Hello,
let me first give you an overview of my environment:
I've setup MS Dynamics CRM 2011 On-premise with separated application and database server. (DOMAIN\APPSRV; DOMAIN\DBSRV).
Port used for access is 55555 (yes, 5x5).
There are three domain accounts:
- DOMAIN\svcCRM: service account for all services on APPSRV
- DOMAIN\svcCRMdb: service account for database engine and reporting services on DBSRV
- DOMAIN\svcCRMadmin: installation and administration account
Only HTTPS is used; the certificate is trusted and does not produce any errors or warnings in browsers.
The IIS application pool uses svcCRM as service account. Kernel mode is activated. useAppPoolCredentials is set to true. Authentication mode is set to "Negotiate" only (no NTLM). Anonymous authentication is allowed (IUSR).
Internet address in CRM deployment manager (4x): APPSRV:55555; bingind type: HTTPS
Firewalls are disabled.
Workstation computers have *.appsrv.domain.tld added in Intranet security zone.
The following SPNs are added to the domain and delegation is set to "Trust all servies (Kerberos only)":
- SetSPN -S HTTP/APPSRV:55555 DOMAIN\svcCRM
- SetSPN -S HTTP/APPSRV.domain.tld DOMAIN\svcCRM
- SetSPN -S MSSqlSvc/DBSRV:51433 DOMAIN\svcCRMdb
- SetSPN -S MSSqlSvc/DBSRV.domain.tld:51433 DOMAIN\svcCRMdb
The whole setup is working fine.
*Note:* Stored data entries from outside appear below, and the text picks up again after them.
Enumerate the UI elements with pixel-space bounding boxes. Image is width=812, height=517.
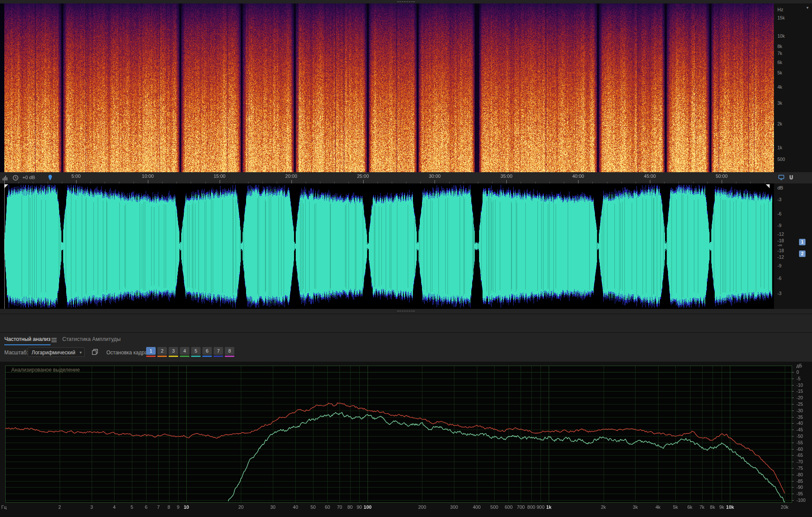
y-axis-unit-label: дБ [796,363,802,368]
hold-frame-button[interactable]: 8 [225,347,234,357]
channel-button[interactable]: 1 [799,239,806,245]
hold-frame-button-label: 1 [146,347,156,355]
panel-drag-handle[interactable] [397,1,415,2]
hold-frame-color-bar [146,356,156,357]
y-tick-label: -5 [796,376,800,381]
frequency-tick-label: 15k [777,15,785,20]
db-tick-label: -9 [777,263,781,268]
y-tick-label: -40 [796,421,803,426]
y-tick-label: -10 [796,382,803,388]
panel-menu-caret-icon[interactable]: ▾ [806,5,809,10]
frequency-tick-label: 6k [777,60,782,65]
frequency-tick-label: 7k [777,51,782,56]
time-label: 25:00 [357,173,369,179]
hold-frame-color-bar [225,356,234,357]
chart-frequency-axis: Гц23456789102030405060708090100200300400… [0,504,812,512]
frequency-tick-label: 1k [777,145,782,150]
y-tick-label: -15 [796,389,803,394]
hold-frame-color-bar [214,356,223,357]
hold-frame-button[interactable]: 3 [169,347,178,357]
gain-label: +0 dB [22,175,35,180]
x-tick-label: 6k [687,504,693,510]
tab-frequency-analysis[interactable]: Частотный анализ [4,336,51,345]
y-tick-label: -20 [796,395,803,400]
snap-icon[interactable] [789,175,794,181]
scale-select[interactable]: Логарифмический ▾ [28,347,85,357]
selection-handle-left[interactable] [4,184,8,188]
x-tick-label: 9k [719,504,724,510]
channel-button[interactable]: 2 [799,250,806,257]
x-tick-label: 80 [347,504,352,510]
frequency-tick-label: 2k [777,121,782,126]
y-tick-label: -85 [796,478,803,484]
x-tick-label: 60 [325,504,330,510]
hold-frame-color-bar [202,356,212,357]
time-label: 45:00 [644,173,656,179]
scale-label: Масштаб: [4,350,28,356]
panel-menu-icon[interactable] [51,337,57,343]
y-tick-label: -100 [796,498,806,503]
frequency-tick-label: 8k [777,44,782,49]
time-label: 5:00 [71,173,80,179]
db-tick-label: -6 [777,211,781,216]
x-tick-label: 3 [90,504,93,510]
db-tick-label: -3 [777,291,781,296]
time-label: 40:00 [572,173,584,179]
y-tick-label: -95 [796,491,803,496]
hold-frame-button[interactable]: 6 [202,347,212,357]
x-tick-label: 10k [726,504,734,510]
waveform-db-scale: dB -3-6-9-12-18-∞-18-12-9-6-3 [774,183,812,309]
frequency-tick-label: 5k [777,70,782,75]
waveform-display[interactable] [0,183,774,309]
x-tick-label: 300 [450,504,458,510]
copy-icon[interactable] [92,349,98,355]
x-tick-label: 4 [113,504,115,510]
x-tick-label: 6 [145,504,147,510]
chart-db-scale: дБ0-5-10-15-20-25-30-35-40-45-50-55-60-6… [794,362,812,504]
hold-frame-button[interactable]: 2 [157,347,167,357]
x-tick-label: 7k [700,504,705,510]
monitor-icon[interactable] [778,175,785,180]
x-tick-label: 30 [270,504,275,510]
x-tick-label: 8k [710,504,715,510]
y-tick-label: -30 [796,408,803,413]
selection-handle-right[interactable] [766,184,770,188]
x-tick-label: 100 [364,504,371,510]
x-tick-label: 40 [293,504,298,510]
hold-frame-button-label: 3 [169,347,178,355]
hold-frame-buttons: 12345678 [146,347,236,357]
hold-frame-button[interactable]: 7 [214,347,223,357]
time-label: 30:00 [429,173,441,179]
panel-splitter-handle[interactable] [397,311,415,311]
frequency-tick-label: 3k [777,100,782,106]
pin-icon[interactable] [48,174,53,181]
y-tick-label: -50 [796,434,803,439]
tab-amplitude-statistics[interactable]: Статистика Амплитуды [62,336,121,342]
x-tick-label: 10 [184,504,189,510]
x-tick-label: 2k [601,504,606,510]
spectrogram-frequency-scale: Hz ▾ 15k10k8k7k6k5k4k3k2k1k500 [774,3,812,172]
hold-frame-button-label: 6 [202,347,212,355]
timeline-ruler[interactable]: +0 dB 5:0010:0015:0020:0025:0030:0035:00… [0,172,812,184]
frequency-tick-label: 4k [777,84,782,90]
y-tick-label: -25 [796,401,803,407]
hold-frame-button[interactable]: 5 [191,347,201,357]
frequency-tick-label: 10k [777,33,785,39]
hold-frame-button[interactable]: 1 [146,347,156,357]
hold-frame-button[interactable]: 4 [180,347,189,357]
x-tick-label: 8 [167,504,170,510]
x-tick-label: 600 [505,504,512,510]
hold-frame-button-label: 7 [214,347,223,355]
hold-frame-color-bar [191,356,201,357]
y-tick-label: -70 [796,459,803,464]
clock-icon[interactable] [13,175,19,181]
time-label: 35:00 [501,173,513,179]
hold-frame-button-label: 5 [191,347,201,355]
x-tick-label: 2 [58,504,61,510]
x-tick-label: 400 [473,504,480,510]
x-tick-label: 5k [673,504,678,510]
y-tick-label: -45 [796,427,803,432]
transport-bar: 0:00.000 [0,314,812,332]
spectrogram-display[interactable] [0,3,774,172]
hold-frame-button-label: 4 [180,347,189,355]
I can add additional organisations in the deployment manager, I can connect to the website on "https://APPSRV.domain.tld:55555/organisation" and do stuff (manage users permission, add contacts, etc.).
--
Now I wanted to try out the CRM Outlook client (Outlook 2010).
I added my workstation user (DOMAIN\USER) to CRM (role: system administrator) and he can browse the website, too. I used the latest download version I could find (SetupClient.exe is dated 16th January 2012) and the installation went without errors.
After entering the URL (https://APPSRV.domain.tld:55555/) to the connection dialogue and clicking "Test connection", I get the following error:
There is a problem communicating with the Microsoft Dynamics CRM Server. The server might be unavailable. Try again later. If the problem persists, contact your administrator.
I enabled Kerberos errors for eventvwr.exe and there's the following entry:
The Kerberos client received a KRB_AP_ERR_MODIFIED error from the server SVCCRM. The target name used was host/appsrv.domain.tld. This indicates that the target server failed to decrypt the ticket provided by the client. This can occur when the target server principal name (SPN) is registered on an account other than the account the target service is using. Please ensure that the target SPN is registered on, and only registered on, the account used by the server. This error can also happen when the target service is using a different password for the target service account than what the Kerberos Key Distribution Center (KDC) has for the target service account. Please ensure that the service on the server and the KDC are both updated to use the current password. If the server name is not fully qualified, and the target domain (DOMAIN.TLD) is different from the client domain (DOMAIN.TLD), check if there are identically named server accounts in these two domains, or use the fully-qualified name to identify the server.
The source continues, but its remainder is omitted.